Excerpts from a dataset
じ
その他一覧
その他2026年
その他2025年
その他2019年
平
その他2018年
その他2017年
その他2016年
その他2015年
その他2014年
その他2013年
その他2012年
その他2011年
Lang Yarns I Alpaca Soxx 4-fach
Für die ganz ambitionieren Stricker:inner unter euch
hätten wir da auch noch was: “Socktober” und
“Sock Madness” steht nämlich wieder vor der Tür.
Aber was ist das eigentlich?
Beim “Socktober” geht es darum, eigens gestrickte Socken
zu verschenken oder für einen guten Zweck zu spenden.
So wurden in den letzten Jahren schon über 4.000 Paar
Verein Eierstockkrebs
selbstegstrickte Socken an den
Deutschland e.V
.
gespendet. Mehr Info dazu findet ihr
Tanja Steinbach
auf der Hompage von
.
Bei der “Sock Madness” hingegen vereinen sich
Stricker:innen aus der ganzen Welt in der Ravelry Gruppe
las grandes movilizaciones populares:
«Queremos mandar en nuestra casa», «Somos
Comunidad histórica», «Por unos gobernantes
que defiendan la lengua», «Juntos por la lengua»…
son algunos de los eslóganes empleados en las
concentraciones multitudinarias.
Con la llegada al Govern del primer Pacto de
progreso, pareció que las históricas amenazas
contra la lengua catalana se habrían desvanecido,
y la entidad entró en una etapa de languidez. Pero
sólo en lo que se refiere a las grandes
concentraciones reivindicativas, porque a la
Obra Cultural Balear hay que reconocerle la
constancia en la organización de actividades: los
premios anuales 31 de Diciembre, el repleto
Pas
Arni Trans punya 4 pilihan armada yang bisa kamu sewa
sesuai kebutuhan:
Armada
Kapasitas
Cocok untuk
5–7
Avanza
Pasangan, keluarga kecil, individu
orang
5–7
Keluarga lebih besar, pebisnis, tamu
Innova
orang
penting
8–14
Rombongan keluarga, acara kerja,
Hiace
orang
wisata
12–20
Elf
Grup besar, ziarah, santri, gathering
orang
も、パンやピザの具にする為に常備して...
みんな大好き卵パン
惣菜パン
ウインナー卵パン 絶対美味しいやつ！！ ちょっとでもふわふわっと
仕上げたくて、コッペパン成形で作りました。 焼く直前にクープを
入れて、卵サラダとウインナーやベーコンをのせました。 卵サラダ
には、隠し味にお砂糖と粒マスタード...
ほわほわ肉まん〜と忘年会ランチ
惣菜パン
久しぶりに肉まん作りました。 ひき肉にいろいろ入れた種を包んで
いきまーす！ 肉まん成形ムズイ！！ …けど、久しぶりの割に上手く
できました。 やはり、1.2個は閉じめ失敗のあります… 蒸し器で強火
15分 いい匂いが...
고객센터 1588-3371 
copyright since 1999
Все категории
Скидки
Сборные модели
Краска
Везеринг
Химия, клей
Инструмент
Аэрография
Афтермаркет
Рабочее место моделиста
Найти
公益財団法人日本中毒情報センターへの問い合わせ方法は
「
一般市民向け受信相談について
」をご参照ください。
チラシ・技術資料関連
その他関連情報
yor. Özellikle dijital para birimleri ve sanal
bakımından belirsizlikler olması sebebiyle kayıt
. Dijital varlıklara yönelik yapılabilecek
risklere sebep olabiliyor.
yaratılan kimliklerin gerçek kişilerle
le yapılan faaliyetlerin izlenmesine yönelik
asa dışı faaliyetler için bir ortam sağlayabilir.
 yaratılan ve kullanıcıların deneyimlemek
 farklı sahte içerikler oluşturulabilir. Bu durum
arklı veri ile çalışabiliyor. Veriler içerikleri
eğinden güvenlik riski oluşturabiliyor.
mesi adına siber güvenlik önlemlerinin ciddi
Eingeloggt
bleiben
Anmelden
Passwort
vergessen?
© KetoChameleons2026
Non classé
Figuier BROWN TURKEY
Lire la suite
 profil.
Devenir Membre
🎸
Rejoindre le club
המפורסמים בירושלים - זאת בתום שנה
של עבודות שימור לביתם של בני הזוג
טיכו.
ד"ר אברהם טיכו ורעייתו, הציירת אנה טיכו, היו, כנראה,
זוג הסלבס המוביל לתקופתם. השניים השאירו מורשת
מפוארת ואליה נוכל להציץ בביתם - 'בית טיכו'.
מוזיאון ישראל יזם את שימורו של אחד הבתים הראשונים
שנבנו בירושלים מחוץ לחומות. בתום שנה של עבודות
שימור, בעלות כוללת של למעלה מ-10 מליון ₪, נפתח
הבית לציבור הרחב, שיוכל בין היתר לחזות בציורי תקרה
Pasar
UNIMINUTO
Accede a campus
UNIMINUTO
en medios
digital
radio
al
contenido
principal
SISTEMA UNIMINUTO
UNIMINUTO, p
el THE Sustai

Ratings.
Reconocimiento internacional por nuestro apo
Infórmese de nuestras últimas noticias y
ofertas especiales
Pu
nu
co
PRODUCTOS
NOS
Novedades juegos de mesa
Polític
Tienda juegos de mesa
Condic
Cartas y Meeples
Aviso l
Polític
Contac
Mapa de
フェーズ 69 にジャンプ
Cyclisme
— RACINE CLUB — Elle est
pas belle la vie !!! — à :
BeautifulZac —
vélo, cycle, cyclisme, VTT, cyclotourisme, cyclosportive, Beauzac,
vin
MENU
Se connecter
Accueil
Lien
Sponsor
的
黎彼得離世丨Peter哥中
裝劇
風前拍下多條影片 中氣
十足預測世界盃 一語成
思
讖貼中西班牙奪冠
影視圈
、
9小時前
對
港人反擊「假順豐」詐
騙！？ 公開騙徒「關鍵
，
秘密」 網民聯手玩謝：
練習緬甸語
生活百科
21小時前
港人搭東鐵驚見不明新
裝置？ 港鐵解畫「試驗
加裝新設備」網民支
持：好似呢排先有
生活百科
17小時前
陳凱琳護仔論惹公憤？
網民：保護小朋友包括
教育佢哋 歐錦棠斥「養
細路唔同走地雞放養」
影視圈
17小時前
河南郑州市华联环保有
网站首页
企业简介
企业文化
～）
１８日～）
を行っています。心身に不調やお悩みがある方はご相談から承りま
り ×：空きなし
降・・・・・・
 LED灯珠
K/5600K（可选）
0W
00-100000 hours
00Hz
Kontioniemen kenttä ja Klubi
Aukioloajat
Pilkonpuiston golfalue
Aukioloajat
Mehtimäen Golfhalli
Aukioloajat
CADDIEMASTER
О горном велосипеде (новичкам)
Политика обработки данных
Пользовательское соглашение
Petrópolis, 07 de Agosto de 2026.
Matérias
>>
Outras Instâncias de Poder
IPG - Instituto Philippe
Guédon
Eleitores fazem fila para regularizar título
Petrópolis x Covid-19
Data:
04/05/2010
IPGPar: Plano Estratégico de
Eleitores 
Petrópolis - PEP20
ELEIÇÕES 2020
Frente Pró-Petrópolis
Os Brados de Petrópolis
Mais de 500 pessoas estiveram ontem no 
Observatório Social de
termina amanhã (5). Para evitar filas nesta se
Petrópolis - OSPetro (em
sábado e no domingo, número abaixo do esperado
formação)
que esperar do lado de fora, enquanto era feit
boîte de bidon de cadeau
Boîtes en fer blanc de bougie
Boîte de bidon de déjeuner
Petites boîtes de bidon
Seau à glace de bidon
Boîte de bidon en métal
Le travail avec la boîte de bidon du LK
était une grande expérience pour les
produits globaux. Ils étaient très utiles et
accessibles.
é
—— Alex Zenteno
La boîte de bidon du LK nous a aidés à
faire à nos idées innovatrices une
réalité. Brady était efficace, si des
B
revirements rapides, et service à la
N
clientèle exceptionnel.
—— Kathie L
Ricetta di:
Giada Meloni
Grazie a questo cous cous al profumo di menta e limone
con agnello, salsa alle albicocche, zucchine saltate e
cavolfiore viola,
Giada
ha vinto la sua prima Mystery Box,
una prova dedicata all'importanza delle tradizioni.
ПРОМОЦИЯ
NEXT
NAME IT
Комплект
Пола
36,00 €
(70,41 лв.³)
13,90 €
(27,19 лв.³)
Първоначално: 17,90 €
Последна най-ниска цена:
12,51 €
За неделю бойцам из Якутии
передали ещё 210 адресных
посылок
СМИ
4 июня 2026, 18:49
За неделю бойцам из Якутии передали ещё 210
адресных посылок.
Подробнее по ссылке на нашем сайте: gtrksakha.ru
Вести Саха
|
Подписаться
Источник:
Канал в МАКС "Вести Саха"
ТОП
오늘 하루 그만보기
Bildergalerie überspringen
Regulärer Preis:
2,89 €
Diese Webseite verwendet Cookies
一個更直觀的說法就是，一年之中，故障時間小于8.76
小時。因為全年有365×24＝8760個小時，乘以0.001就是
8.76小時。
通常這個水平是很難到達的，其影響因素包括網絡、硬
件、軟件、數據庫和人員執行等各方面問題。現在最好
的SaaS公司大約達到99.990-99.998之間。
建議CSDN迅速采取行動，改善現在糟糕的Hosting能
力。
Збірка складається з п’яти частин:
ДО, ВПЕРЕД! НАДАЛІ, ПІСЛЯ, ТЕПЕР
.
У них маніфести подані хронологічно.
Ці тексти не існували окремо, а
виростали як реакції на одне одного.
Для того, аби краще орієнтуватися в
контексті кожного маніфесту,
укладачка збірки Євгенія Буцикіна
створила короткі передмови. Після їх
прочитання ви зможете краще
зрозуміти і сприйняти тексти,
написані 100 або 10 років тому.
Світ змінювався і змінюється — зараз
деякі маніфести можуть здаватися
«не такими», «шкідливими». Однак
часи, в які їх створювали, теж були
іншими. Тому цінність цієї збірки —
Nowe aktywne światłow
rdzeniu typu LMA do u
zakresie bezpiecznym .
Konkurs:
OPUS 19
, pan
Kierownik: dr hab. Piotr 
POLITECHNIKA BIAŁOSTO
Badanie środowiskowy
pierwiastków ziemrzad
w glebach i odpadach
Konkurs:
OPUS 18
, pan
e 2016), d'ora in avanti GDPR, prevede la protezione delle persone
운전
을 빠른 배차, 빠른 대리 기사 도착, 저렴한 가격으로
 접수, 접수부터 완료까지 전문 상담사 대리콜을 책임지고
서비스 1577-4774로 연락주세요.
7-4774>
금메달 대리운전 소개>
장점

▶ _Exercise directions_
All lines above containing the string "yaratılan": copy each one.

▶ _The answer_
yaratılan kimliklerin gerçek kişilerle
 yaratılan ve kullanıcıların deneyimlemek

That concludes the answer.